Dans un cadre strictement surveillé, précise The Guardian qui rapporte cette étude publiée dans l'American Journal of Clinical Nutrition, ils ont enrôlé quatre-vingt-dix volontaires, dont 50% de femmes, pour lever le coude et déterminer si l'intensité de la gueule de bois pouvait dépendre de l'ordre dans lequel étaient consommées les boissons.

Trois groupes, un même taux d'alcoolémie

Âgés de 19 à 40 ans, les cobayes se sont d'abord vu offrir un repas, puis ont été séparés en trois groupes. Le premier a bu deux pintes et demie de bière blonde suivies de quatre grands verres de vin blanc.
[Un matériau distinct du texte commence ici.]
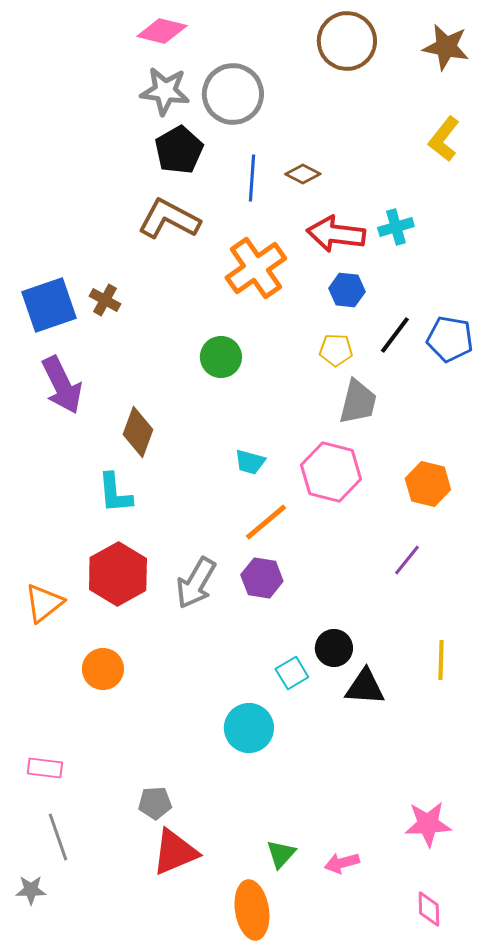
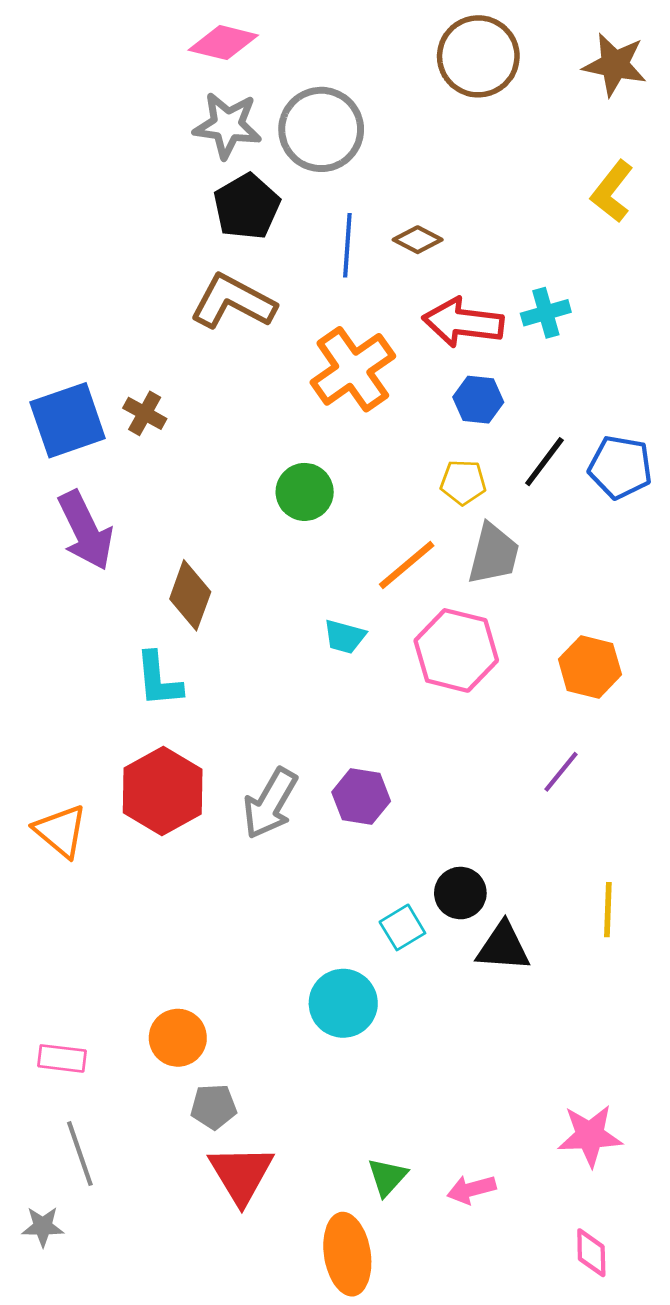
orange line: (266, 522) -> (407, 565), moved
orange triangle: (44, 603) -> (61, 831), turned -42
orange circle: (103, 669) -> (178, 1038), moved
red triangle: (175, 852) -> (241, 1174), turned -38

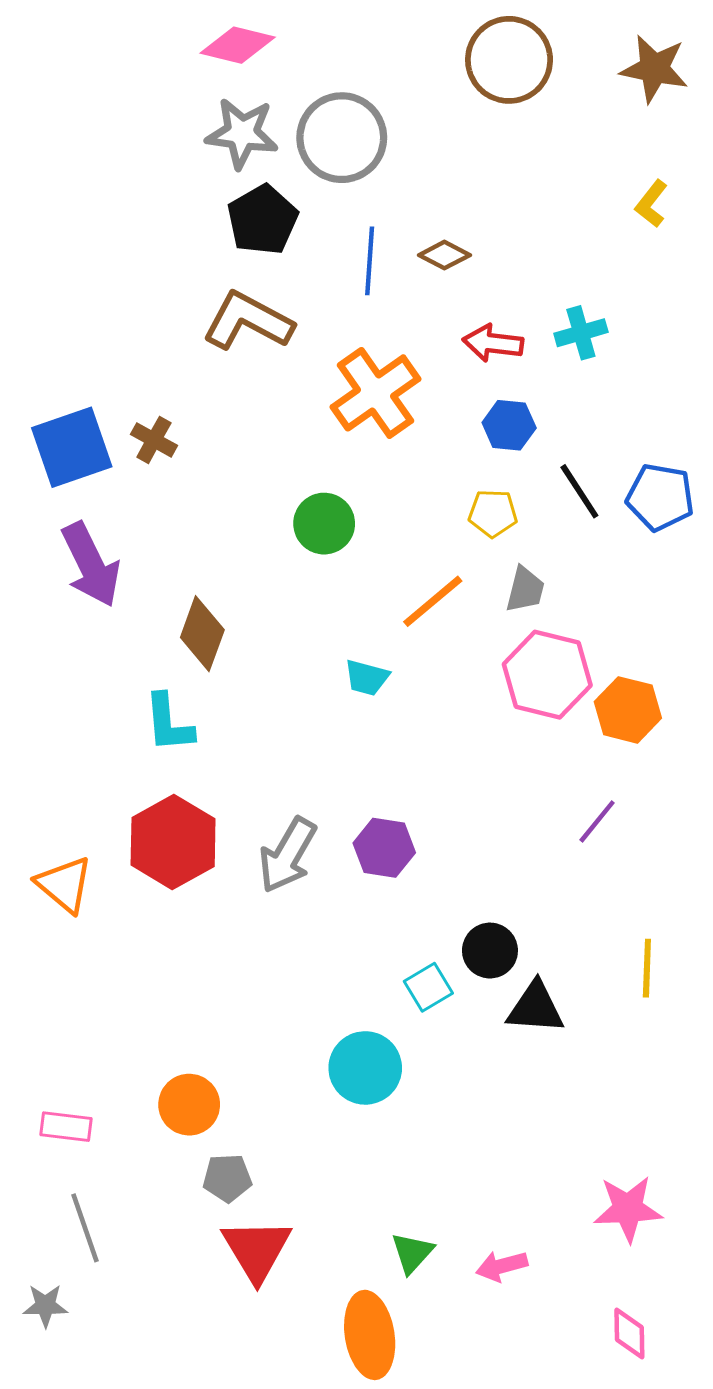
yellow L-shape: (612, 191) -> (651, 204), size x0.7
red arrow: (463, 322) -> (493, 343), size x0.7
black line: (544, 462) -> (579, 491), turned -70
gray trapezoid: (493, 554) -> (525, 590), size x0.7
pink hexagon: (456, 650) -> (547, 675), moved

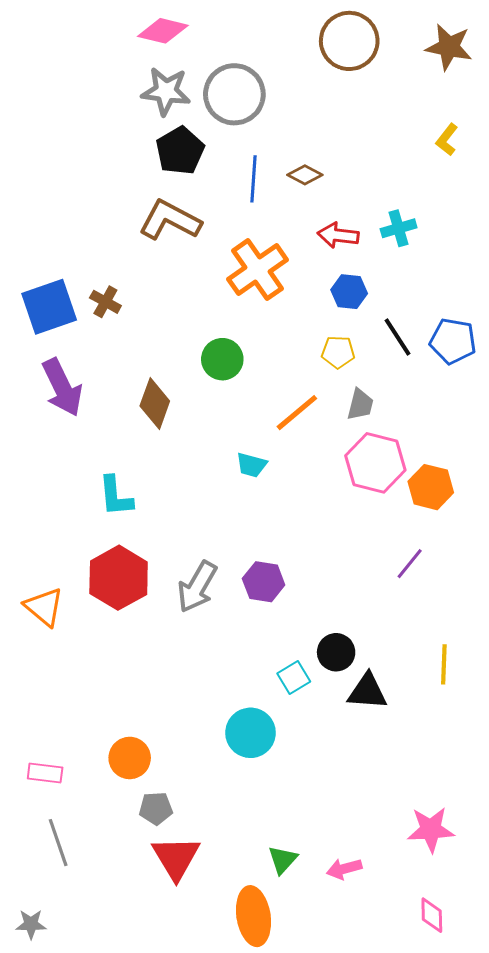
brown diamond: (202, 634) -> (155, 403), moved
gray star: (45, 1306) -> (31, 924), moved

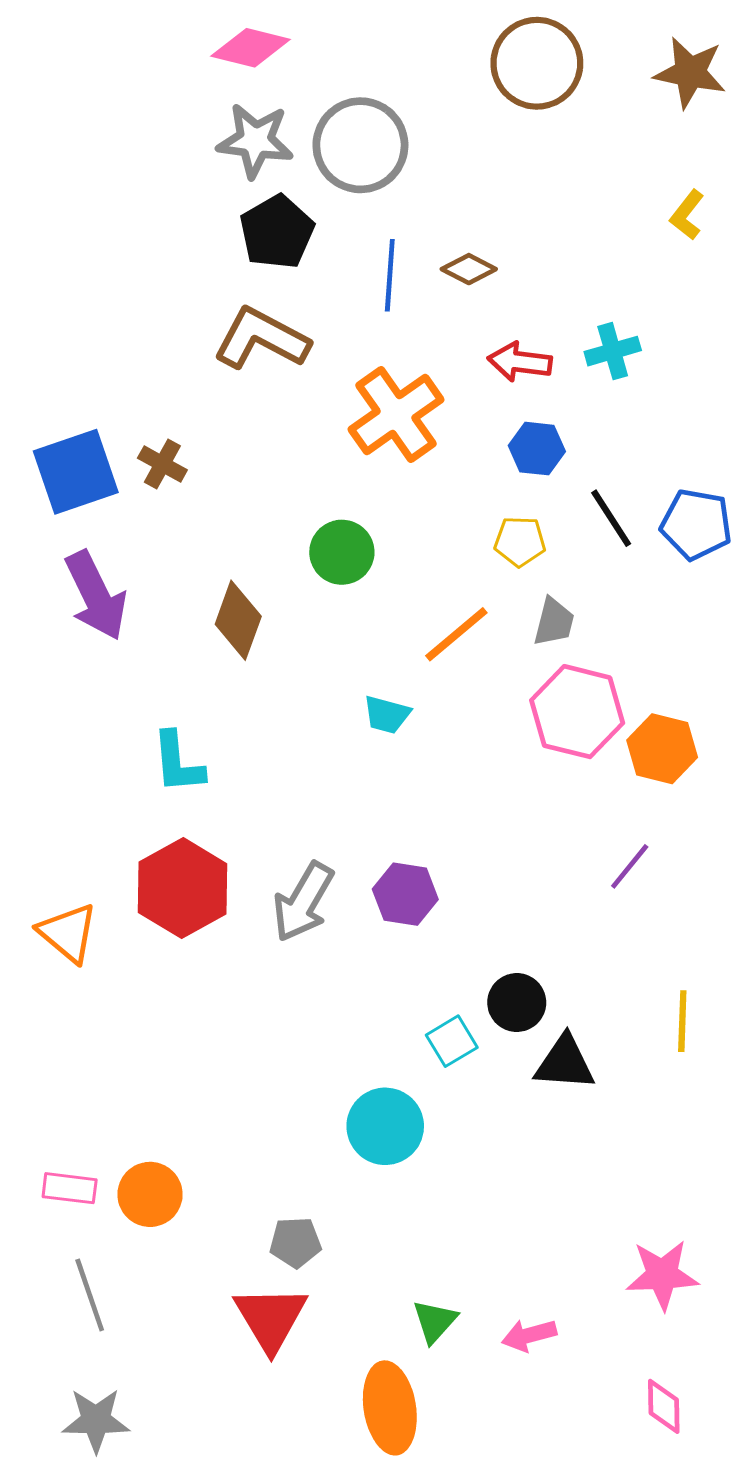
orange circle: (130, 758) -> (150, 1194), moved
gray pentagon: (156, 808) -> (295, 1242), moved
gray star: (31, 924) -> (96, 1420), moved, size x1.4

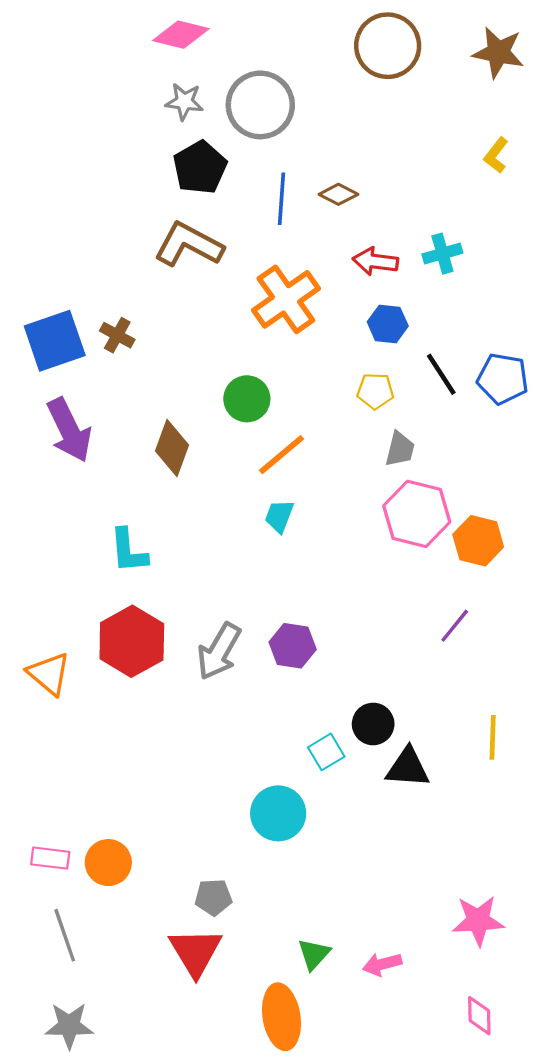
gray star: (255, 141) -> (184, 102), size x0.7
orange line: (456, 634) -> (282, 455), moved
cyan trapezoid: (387, 715) -> (279, 516), turned 96

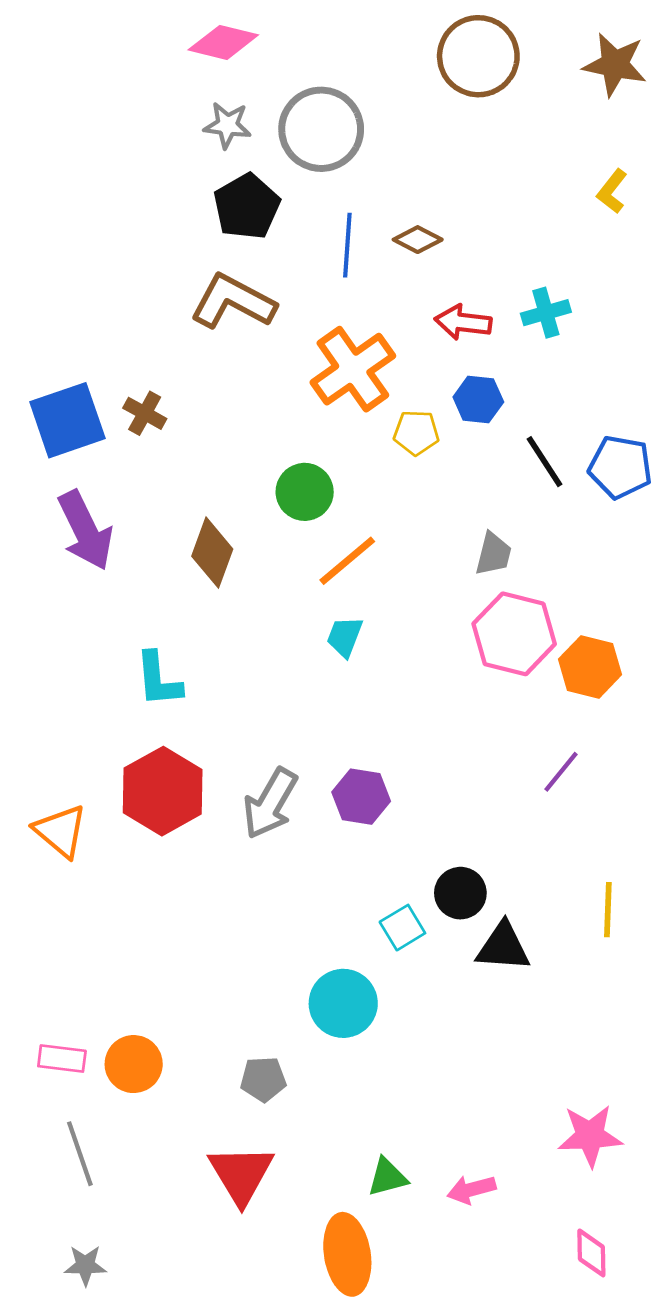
yellow pentagon: (375, 391) -> (416, 433), moved
gray pentagon: (213, 897) -> (263, 1079), moved
green triangle: (314, 954) -> (387, 1177), turned 33
gray star: (69, 1026) -> (85, 1265), size x0.7

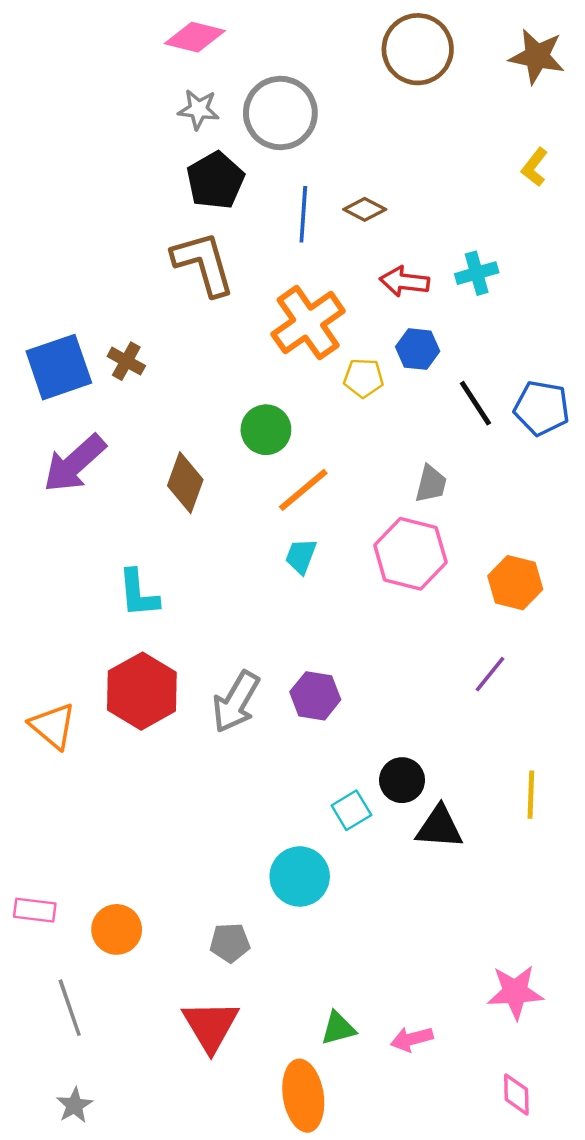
brown L-shape: (233, 302) -> (203, 264), turned 46
purple arrow: (85, 530) -> (74, 463), turned 74
pink hexagon: (514, 634) -> (410, 554), moved
pink rectangle: (62, 1059) -> (35, 910), moved
gray star: (85, 1265) -> (74, 1105), turned -30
Le second a descendu la même chose, mais en sens inverse. Le troisième n'a bu que du vin ou de la bière, mais atteignant le même taux d'alcoolémie que les deux autres groupes.


Tout au long de cette beuverie scientifique, les participants ont dû répondre à des questionnaires sur la façon dont ils se sentaient. Une fois partis au lit, ils ont tous eu droit à un verre d'eau, rempli en fonction de leur masse corporelle. S'en est suivi, au réveil, une nouvelle salve de questions concernant cette fois leur gueule de bois. Les facteurs évalués étaient la soif, la fatigue, la perte d'appétit, les maux de tête et d'estomac, les vertiges, les nausées ou encore l'augmentation du rythme cardiaque, indique The Guardian

Une semaine plus tard, les volontaires ont tout recommencé, en sens inverse. Ceux qui avaient bu de la bière en ouverture de soirée ont débuté par le vin, ceux qui avaient commencé par le vin ont d'abord pris de la bière, ceux qui avaient bu uniquement bu vin se sont vu servir de la bière, et vice-versa.

Des effets similaires

Malgré une longue liste de symptômes, les résultats ont montré que l'ordre dans lequel étaient bues les boissons n'avait aucune incidence sur l'intensité de la gueule de bois. "La vérité, c'est que boire trop de n'importe quelle boisson est susceptible de provoquer une gueule de bois", déclare au Guardian Jöran Köchling, le principal auteur de l'étude. "Le seul moyen qui permette de prédire de façon fiable à quel point vous vous sentirez mal le lendemain est d'évaluer à quel point vous vous sentez saoul et si vous êtes malade. Nous devrions tous faire attention à ces drapeaux rouges lorsque nous buvons."

Aussi instructive que soit cette étude, il est regrettable qu'elle n'ait pas inclus dans ses expérimentations le vin rouge, les spiritueux et les bières brunes. D'autant que, comme l'explique au journal britannique Richard Stephens, un psychologue de l'université de Keele (Royaume-Uni) qui a étudié la gueule de bois, "certaines recherches ont montré que les boissons plus sombres causaient une gueule de bois plus sévère, car elles contiennent des composés organoleptiques. Ils ajoutent de la saveur et du caractère, mais on pense qu'ils peuvent entraîner des effets secondaires désagréables".